New subject: [RFC] Proposal: A First Take at PoW Over Introduction Circuits

8 May 2020


      Hi all,
I was asked by George to submit my comments about the proposal and to suggest
suitable RandomX parameters for this PoW scheme.
...
For our dynamic PoW system to work, we will need to be able to compare PoW
 tokens with each other.
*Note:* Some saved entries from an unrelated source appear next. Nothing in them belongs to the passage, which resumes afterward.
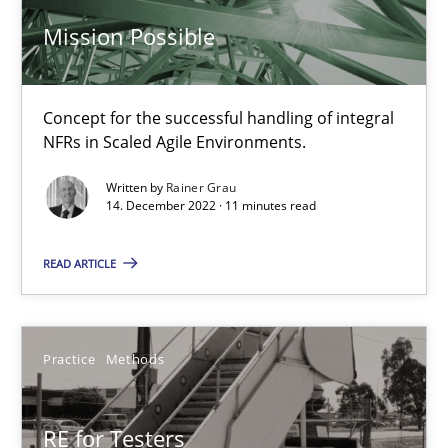
Mission Possible
Practice
Cross-discipline
Concept for the successful handling of integral
NFRs in Scaled Agile Environments.
Rainer Grau
Written by
Rainer Grau
14. December 2022 · 11 minutes read
14.12.2022
READ ARTICLE
11 minutes
Practice
Methods
RE for Testers
Why Testers should have a closer look into Requirements Engin
RE for Testers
To do so we define a function:
        unsigned effort(uint8_t *token)
 which takes as its argument a hash output token, and returns the number of
 leading zero bits on it.
This definition makes the effort exponential, i.e. the computational resources
required to reach one notch higher effort increase by a factor of 2 each time.
I suggest to use linear effort defined as the quotient of dividing a bitstring
of 1s by the hash value:
== Example A:
effort(00000001100010101101) = 11111111111111111111 / 00000001100010101101
or in decimal:
effort(6317) = 1048575 / 6317 = 165.
This definition of effort has the advantage of directly expressing the expected
number of hashes that the client had to calculate to reach the effort.
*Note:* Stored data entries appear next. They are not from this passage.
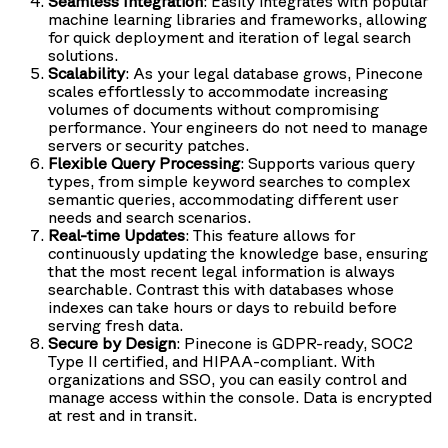
Seamless Integration
: Easily integrates with popular
machine learning libraries and frameworks, allowing
for quick deployment and iteration of legal search
solutions.
Scalability
: As your legal database grows, Pinecone
scales effortlessly to accommodate increasing
volumes of documents without compromising
performance. Your engineers do not need to manage
servers or security patches.
Flexible Query Processing
: Supports various query
types, from simple keyword searches to complex
semantic queries, accommodating different user
needs and search scenarios.
Real-time Updates
: This feature allows for
continuously updating the knowledge base, ensuring
that the most recent legal information is always
searchable. Contrast this with databases whose
indexes can take hours or days to rebuild before
serving fresh data.
Secure by Design
: Pinecone is GDPR-ready, SOC2
Type II certified, and HIPAA-compliant. With
organizations and SSO, you can easily control and
manage access within the console. Data is encrypted
at rest and in transit.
With the exponential definition, we could have an equivalent linear effort of
either 128 (7 leading zeroes) or 256 (8 leading zeroes), while the linear
definition provides smoother classification of PoW results.
...
The EXT_FIELD content format is:
 POW_VERSION    [1 byte]
 POW_NONCE      [32 bytes]


I suggest to use a 16-byte nonce value, which is more than sufficient given the
target security level and has the benefit of reducing the replay cache size to
half.
Since we expect the seed to be valid for around 3 hours (as proposed), then even
if the service receives 1 million proofs per second and each proof has an effort
of 1 million, then the number of submitted nonces from clients will only reach
about 10^10. With a 108-bit solution space (subtracting 20 bits as the search
space per client), the probability that two clients accidentally submit the same
nonce is roughly 10^-13 (see [REF_BIRTHDAY]).
Additionally, I suggest to add the client's effort for convenience:
The updated EXT_FIELD content format would be:
POW_VERSION    [1 byte]
      POW_EFFORT     [4 bytes]
      POW_NONCE      [16 bytes]
Including the effort has 2 benefits:
1. In case the Intro Priority Queue is full, the service doesn't need to
       waste time verifying PoW solutions that have effort lower than the last
       element in the queue. While an attacker can always lie about the actual
       effort of their nonce value, I think this field can still save some CPU
       cycles when the service is under heavy load.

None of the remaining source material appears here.